Extracted page text data:

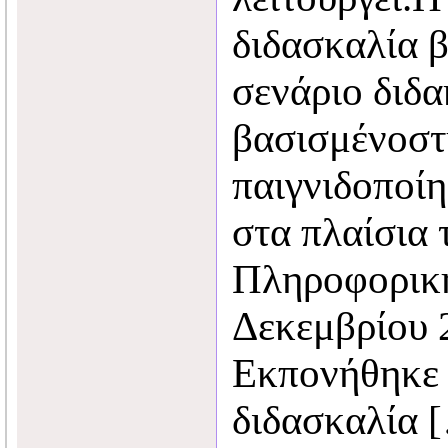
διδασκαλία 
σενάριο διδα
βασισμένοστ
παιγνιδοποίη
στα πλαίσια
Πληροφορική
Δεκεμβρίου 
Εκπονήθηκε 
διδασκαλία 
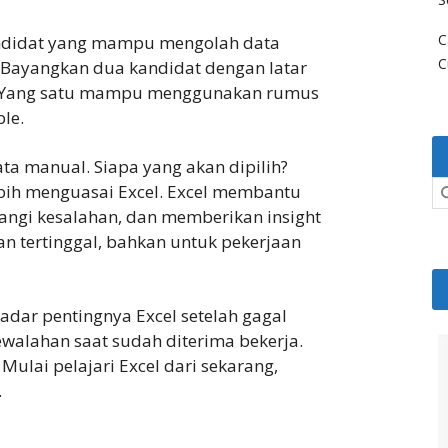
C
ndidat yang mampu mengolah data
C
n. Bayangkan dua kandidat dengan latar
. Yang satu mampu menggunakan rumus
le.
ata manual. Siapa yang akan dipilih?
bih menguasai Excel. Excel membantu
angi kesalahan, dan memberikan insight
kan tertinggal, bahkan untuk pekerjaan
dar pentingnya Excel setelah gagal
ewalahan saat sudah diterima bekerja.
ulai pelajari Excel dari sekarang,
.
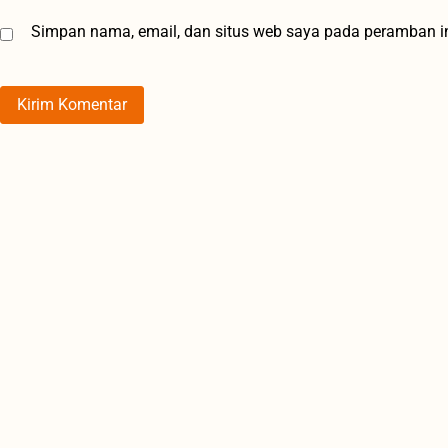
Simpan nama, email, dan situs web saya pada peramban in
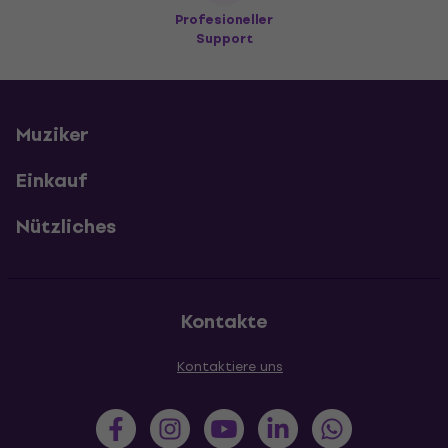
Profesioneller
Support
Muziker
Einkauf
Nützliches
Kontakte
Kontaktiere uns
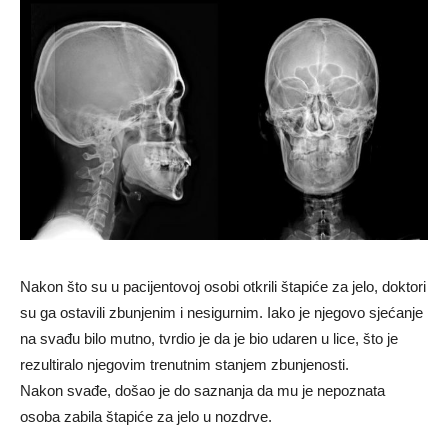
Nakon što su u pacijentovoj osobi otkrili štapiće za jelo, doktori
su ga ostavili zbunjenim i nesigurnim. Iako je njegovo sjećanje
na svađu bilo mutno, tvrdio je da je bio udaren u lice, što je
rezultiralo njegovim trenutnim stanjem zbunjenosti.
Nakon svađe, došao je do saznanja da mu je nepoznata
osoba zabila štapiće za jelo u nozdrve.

TASK REQUIREMENTS:
The count alone is wanted: how many lines above hold the string "mampu"?

COMPLETED EXERCISE:
2